===== Extracted data

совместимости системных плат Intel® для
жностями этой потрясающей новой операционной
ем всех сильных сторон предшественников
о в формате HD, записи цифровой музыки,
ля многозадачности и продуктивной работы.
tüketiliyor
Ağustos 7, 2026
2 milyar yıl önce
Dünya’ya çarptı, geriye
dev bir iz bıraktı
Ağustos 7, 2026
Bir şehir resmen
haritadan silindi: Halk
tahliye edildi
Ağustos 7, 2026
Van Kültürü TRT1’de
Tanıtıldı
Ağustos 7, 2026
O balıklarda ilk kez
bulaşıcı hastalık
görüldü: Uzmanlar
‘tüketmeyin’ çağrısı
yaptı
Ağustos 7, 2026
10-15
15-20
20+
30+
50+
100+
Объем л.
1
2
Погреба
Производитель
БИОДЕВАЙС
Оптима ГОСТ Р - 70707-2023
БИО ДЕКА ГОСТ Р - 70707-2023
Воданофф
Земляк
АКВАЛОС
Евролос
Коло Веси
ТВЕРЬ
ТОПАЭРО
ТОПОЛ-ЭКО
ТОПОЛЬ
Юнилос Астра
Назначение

==========
===== Extracted data

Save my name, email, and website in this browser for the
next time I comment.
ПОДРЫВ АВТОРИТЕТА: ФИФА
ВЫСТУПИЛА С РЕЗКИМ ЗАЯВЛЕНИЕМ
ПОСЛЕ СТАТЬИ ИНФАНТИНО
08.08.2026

==========

_Problem requirements_. Scan the records above for the string "ГОСТ", then report every line that contains it.

_Answer to this exercise_.
Оптима ГОСТ Р - 70707-2023
БИО ДЕКА ГОСТ Р - 70707-2023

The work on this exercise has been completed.